期刊
QUARTERLY REVIEW OF BIOLOGY
卷 81, 期 1, 页码 3-32出版社
UNIV CHICAGO PRESS
DOI: 10.1086/503922
关键词
dominance; sibling conflict; assessment; aggression; individual recognition; trained losing
类别
Drawing on. the concepts and theory of dominance in adult vertebrates, this article categorizes the relationships of dominance between infant siblings, identifies the behavioral mechanisms that give rise to those relationships, and proposes a model to explain their evolution.
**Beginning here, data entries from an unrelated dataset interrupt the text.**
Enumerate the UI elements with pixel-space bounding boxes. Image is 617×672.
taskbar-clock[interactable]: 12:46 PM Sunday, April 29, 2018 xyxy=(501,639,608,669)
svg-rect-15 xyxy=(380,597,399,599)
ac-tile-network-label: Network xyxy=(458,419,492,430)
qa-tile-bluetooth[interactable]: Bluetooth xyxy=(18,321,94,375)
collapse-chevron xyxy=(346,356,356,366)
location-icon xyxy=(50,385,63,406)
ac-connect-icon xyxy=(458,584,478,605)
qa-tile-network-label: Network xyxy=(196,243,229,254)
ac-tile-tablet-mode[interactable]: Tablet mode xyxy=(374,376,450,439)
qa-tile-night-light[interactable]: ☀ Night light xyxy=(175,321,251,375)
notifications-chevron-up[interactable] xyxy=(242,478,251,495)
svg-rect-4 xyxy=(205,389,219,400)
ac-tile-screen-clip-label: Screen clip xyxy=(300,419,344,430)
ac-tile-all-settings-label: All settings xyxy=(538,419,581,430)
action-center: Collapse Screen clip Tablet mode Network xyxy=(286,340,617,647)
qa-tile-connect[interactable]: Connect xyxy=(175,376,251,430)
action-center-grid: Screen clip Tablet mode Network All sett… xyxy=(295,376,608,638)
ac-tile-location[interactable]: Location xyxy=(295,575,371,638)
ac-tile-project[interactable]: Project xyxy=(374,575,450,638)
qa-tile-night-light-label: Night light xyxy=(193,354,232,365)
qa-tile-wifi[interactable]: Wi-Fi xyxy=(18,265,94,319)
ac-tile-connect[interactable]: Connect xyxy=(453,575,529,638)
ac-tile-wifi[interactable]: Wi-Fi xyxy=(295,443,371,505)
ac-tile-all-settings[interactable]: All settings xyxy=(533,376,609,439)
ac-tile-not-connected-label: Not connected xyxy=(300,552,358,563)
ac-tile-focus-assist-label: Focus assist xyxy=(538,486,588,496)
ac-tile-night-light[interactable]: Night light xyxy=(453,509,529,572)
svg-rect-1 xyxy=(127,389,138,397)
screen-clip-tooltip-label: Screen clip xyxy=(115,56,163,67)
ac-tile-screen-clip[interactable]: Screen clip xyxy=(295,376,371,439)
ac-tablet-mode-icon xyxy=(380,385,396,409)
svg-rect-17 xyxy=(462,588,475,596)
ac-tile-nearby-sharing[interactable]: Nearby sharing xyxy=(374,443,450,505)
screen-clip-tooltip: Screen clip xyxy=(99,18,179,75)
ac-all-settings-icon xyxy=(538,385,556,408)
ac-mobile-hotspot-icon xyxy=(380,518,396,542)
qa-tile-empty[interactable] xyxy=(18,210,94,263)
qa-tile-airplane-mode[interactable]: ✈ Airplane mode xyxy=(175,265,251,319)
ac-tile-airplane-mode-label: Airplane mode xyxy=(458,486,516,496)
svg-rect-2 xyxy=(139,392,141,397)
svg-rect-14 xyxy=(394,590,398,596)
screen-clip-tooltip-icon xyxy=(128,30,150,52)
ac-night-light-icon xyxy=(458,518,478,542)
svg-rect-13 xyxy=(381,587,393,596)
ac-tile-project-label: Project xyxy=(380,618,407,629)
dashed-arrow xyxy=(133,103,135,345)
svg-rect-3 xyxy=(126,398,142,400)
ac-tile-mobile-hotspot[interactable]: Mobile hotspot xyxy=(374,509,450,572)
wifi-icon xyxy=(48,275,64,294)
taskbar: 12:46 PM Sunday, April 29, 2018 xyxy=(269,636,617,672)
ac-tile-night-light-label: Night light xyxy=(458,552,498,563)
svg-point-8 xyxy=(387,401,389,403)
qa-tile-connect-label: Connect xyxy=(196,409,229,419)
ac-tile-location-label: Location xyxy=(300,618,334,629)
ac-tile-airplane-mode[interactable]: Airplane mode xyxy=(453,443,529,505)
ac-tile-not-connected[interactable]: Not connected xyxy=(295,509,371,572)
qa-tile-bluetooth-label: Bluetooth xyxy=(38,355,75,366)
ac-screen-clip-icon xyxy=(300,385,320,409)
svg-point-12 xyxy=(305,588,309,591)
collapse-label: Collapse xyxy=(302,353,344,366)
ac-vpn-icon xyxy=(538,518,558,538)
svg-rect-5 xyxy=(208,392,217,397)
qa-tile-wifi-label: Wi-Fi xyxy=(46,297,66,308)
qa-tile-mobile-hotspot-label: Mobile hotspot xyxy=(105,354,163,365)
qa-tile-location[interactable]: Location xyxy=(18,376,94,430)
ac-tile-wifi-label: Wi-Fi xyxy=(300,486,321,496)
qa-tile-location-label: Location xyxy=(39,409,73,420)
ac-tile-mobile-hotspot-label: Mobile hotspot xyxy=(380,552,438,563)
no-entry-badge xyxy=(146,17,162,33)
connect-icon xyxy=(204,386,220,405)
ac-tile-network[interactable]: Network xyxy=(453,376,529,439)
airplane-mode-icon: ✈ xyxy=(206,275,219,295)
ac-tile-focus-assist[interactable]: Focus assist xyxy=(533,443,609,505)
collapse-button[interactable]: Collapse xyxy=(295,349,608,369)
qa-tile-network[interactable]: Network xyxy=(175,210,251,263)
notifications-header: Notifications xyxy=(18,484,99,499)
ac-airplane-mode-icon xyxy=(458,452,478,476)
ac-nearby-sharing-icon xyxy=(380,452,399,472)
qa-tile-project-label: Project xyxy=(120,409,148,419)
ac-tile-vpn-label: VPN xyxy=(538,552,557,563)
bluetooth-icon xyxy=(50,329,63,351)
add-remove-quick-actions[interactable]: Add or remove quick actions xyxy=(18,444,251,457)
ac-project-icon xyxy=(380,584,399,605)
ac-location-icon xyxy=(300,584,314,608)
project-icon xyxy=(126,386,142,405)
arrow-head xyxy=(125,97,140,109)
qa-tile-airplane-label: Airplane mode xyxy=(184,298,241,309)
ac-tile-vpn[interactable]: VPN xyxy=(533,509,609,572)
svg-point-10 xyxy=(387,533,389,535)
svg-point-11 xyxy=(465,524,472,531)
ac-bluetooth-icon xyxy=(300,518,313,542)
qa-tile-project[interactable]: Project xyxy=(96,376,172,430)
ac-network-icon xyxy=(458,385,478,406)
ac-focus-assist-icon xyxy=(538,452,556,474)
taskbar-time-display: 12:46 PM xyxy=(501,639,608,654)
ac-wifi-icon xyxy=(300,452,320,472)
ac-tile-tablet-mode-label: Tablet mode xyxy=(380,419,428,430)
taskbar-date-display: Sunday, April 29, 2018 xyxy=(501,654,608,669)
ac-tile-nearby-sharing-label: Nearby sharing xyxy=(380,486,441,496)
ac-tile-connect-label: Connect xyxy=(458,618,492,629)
Dominance relationships in avian broods can be classified according to the agonistic roles of dominants and subordinates as aggression-submission, aggression-resistance, aggression-aggression, aggression-avoidance, rotating dominance, and flock dominance. These relationships differ mainly in the submissiveness/pugnacity of subordinates, which is pivotal, and in the specficity/generality of the learning processes that underlie them. As in the dominance hierarchies of adult vertebrates, agonistic roles are engendered and maintained by several mechanisms, including differential fighting ability, assessment, trained winning and losing (especially in altricial species), learned individual relationships (especially in precocial species), site-specific learning, and probably group-level effects. An evolutionary framework in which the species-typical dominance relationship is determined by feeding made, confinement, cost of subordination, and capacity for individual recognition, can be extended to mammalian litters and account for the aggression-submission and aggression-resistance observed in distinct populations of spotted hyenas and the site-specific dominance (teat ownership) of some pigs, felids, and hyraxes. Little is known about agonism in the litters of other mammals or broods of poikilotherms, but some species of fish and crocodilians have the Potential for dominance among broodmates.